The straw that broke this feminist’s back was the season’s finale of Sons of Anarchy. The last few episodes of the show had audiences wondering what would happen to Maggie Siff’s character, Tara—she betrayed her increasingly violent husband Jax, lying about a miscarriage and later taking their two sons in an effort to get them away from the criminal motorcycle club. The tension had been building for weeks, with Tara becoming more desperate—but fans of the show knew that Jax’s moral wavering made it unlikely he would kill her. Indeed, in this last episode he tells Tara to “save our sons” and plans to turn himself in and save her. Instead, writer Kurt Sutter decided to have club matriarch Gemma kill Tara—and in the most violent and ignoble way.
I didn’t watch the death scene, but with a half hour left in the show I knew it was coming. I Googled to confirm my suspicions and shut the show off in disgust. I won’t watch it again. In part I was annoyed that Sutter let Jax stay the good guy in the end while still putting a female lead through an awful ordeal (and not for the first time). But more than that it was sheer exhaustion. I am so tired of seeing female characters getting raped, beaten and killed—all for titillation or to move along a male character’s arc.
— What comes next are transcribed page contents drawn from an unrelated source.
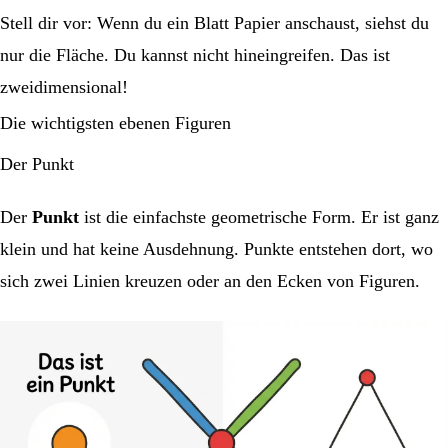
Stell dir vor: Wenn du ein Blatt Papier anschaust, siehst du
nur die Fläche. Du kannst nicht hineingreifen. Das ist
zweidimensional!
Die wichtigsten ebenen Figuren
Der Punkt
Der
Punkt
ist die einfachste geometrische Form. Er ist ganz
klein und hat keine Ausdehnung. Punkte entstehen dort, wo
sich zwei Linien kreuzen oder an den Ecken von Figuren.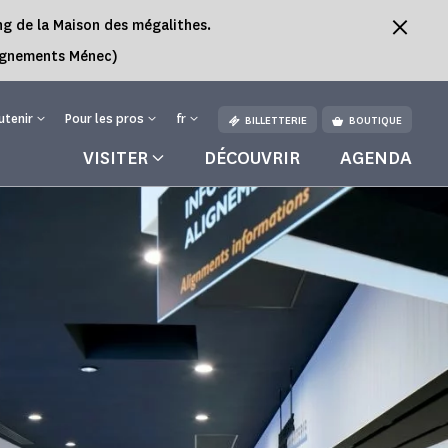
ing de la Maison des mégalithes.
Alignements Ménec)
utenir
Pour les pros
fr
BILLETTERIE
BOUTIQUE
VISITER
DÉCOUVRIR
AGENDA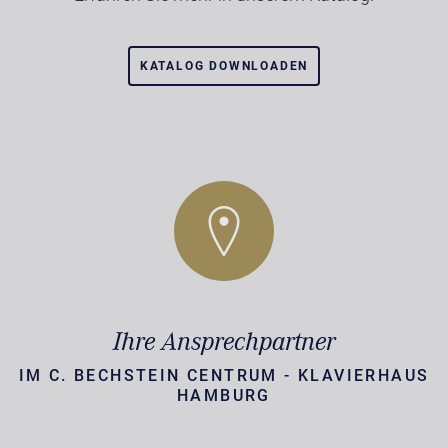
KATALOG DOWNLOADEN
Ihre Ansprechpartner
IM C. BECHSTEIN CENTRUM - KLAVIERHAUS
HAMBURG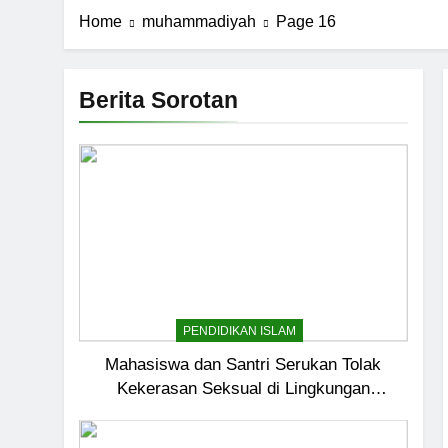
Home
muhammadiyah
Page 16
Berita Sorotan
PENDIDIKAN ISLAM
Mahasiswa dan Santri Serukan Tolak
Kekerasan Seksual di Lingkungan
Kampus dan Pesantren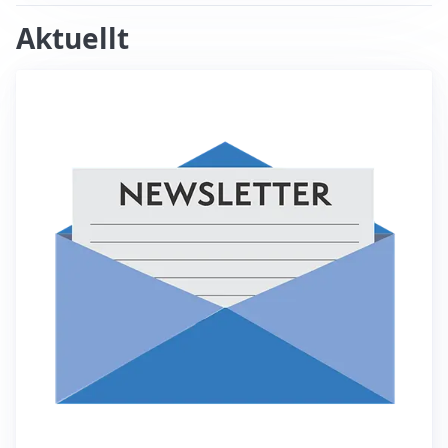
Aktuellt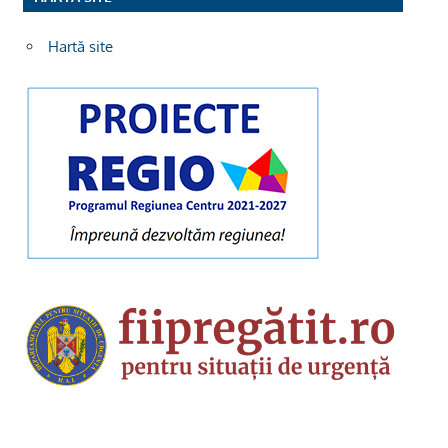
Hartă site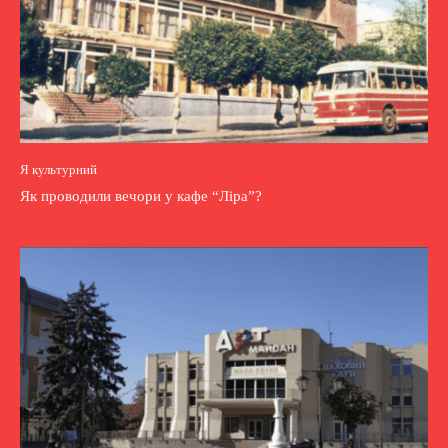
Я культурний
Як проводили вечори у кафе “Ліра”?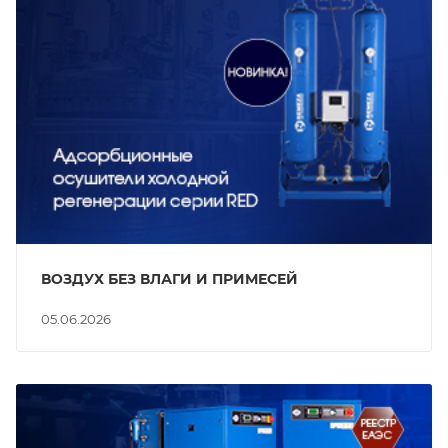
ВОЗДУХ БЕЗ ВЛАГИ И ПРИМЕСЕЙ
05.06.2026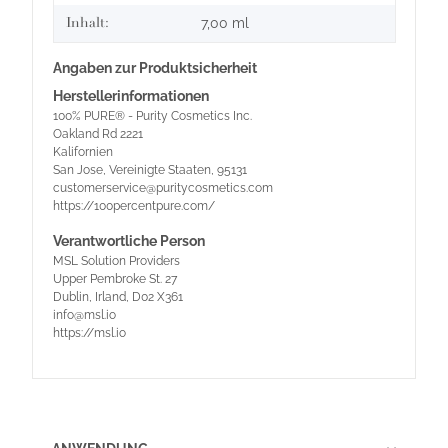
Inhalt:
7,00 ml
Angaben zur Produktsicherheit
Herstellerinformationen
100% PURE® - Purity Cosmetics Inc.
Oakland Rd 2221
Kalifornien
San Jose, Vereinigte Staaten, 95131
customerservice@puritycosmetics.com
https://100percentpure.com/
Verantwortliche Person
MSL Solution Providers
Upper Pembroke St. 27
Dublin, Irland, D02 X361
info@msl.io
https://msl.io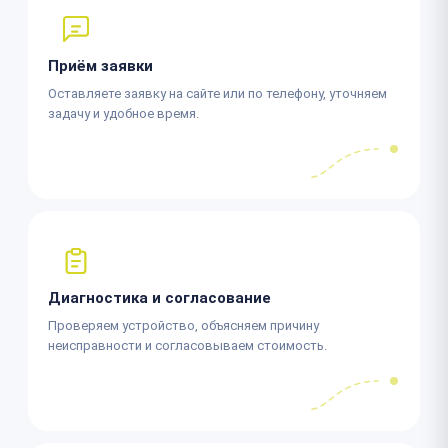
Приём заявки
Оставляете заявку на сайте или по телефону, уточняем
задачу и удобное время.
Диагностика и согласование
Проверяем устройство, объясняем причину
неисправности и согласовываем стоимость.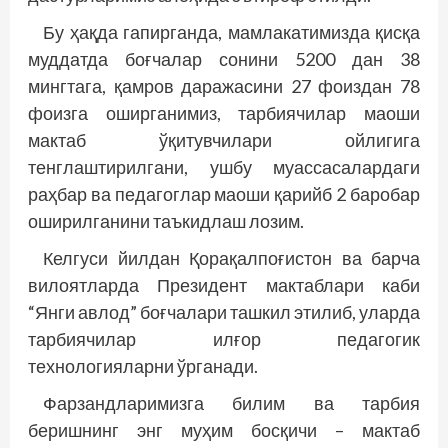
Бу ҳақда гапирганда, мамлакатимизда қисқа
муддатда боғчалар сонини 5200 дан 38
мингтага, қамров даражасини 27 фоиздан 78
фоизга оширганимиз, тарбиячилар маоши
мактаб ўқитувчилари ойлигига
тенглаштирилгани, ушбу муассасалардаги
раҳбар ва педагоглар маоши қарийб 2 баробар
оширилганини таъкидлаш лозим.
Келгуси йилдан Қорақалпоғистон ва барча
вилоятларда Президент мактаблари каби
“Янги авлод” боғчалари ташкил этилиб, уларда
тарбиячилар илғор педагогик
технологияларни ўрганади.
Фарзандларимизга билим ва тарбия
беришнинг энг муҳим босқичи – мактаб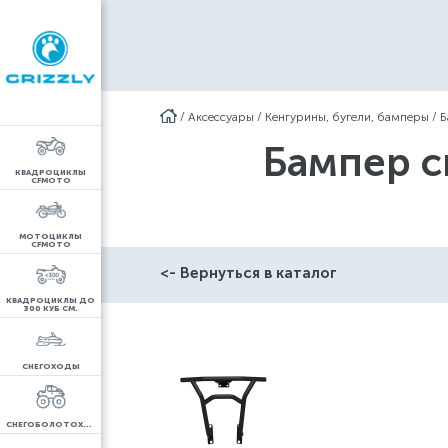
/
Аксессуары
/
Кенгурины, бугели, бамперы
/
Б
Бампер с
КВАДРОЦИКЛЫ
CFMOTO
МОТОЦИКЛЫ
CFMOTO
<- Вернуться в каталог
КВАДРОЦИКЛЫ ДО
300 КУБ СМ.
СНЕГОХОДЫ
СНЕГОБОЛОТОХОДЫ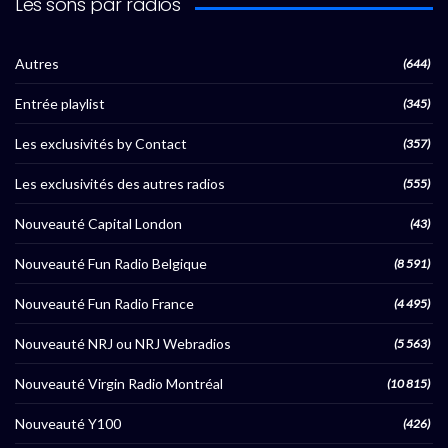
Les sons par radios
Autres
(644)
Entrée playlist
(345)
Les exclusivités by Contact
(357)
Les exclusivités des autres radios
(555)
Nouveauté Capital London
(43)
Nouveauté Fun Radio Belgique
(8 591)
Nouveauté Fun Radio France
(4 495)
Nouveauté NRJ ou NRJ Webradios
(5 563)
Nouveauté Virgin Radio Montréal
(10 815)
Nouveauté Y100
(426)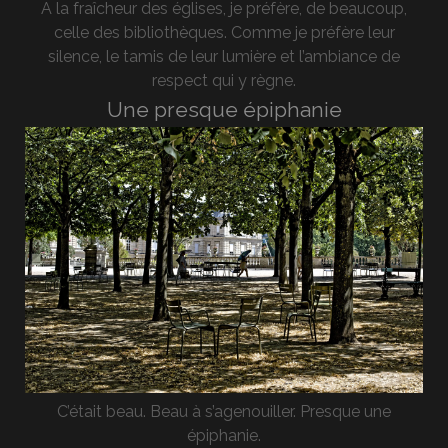
A la fraîcheur des églises, je préfère, de beaucoup,
celle des bibliothèques. Comme je préfère leur
silence, le tamis de leur lumière et l’ambiance de
respect qui y règne.
Une presque épiphanie
C’était beau. Beau à s’agenouiller. Presque une
épiphanie.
Call her the Manic Pixie Dead Girl.
Or ‘raped girl’, for that matter. I won’t be watching the new season of Downton Abbey because I found out that a major female character will be sexually assaulted. It’s become impossible to enjoy most quality television shows because the hurt or endangered women device is so frequently used. And if a character is pregnant, forget it—you pretty much know she’s a goner.
Yes, dead or harmed women in television is nothing new. There are entire series dedicated to the practice (I’m looking at you, SVU!). But lately, I’ve just found it too… stressful. I watch my favorite female characters with my heart in my throat, just waiting for the inevitable to happen. Women have to fear and anticipate violence and sexual assault in their everyday real life—I don’t want to fear for it in my entertainment as well. It’s bad for my soul.
Edgar Allan Poe once wrote, “The death of a beautiful woman is, unquestionably, the most poetical topic in the world.” Too many male writers and directors buy into this narrative. But I don’t have to.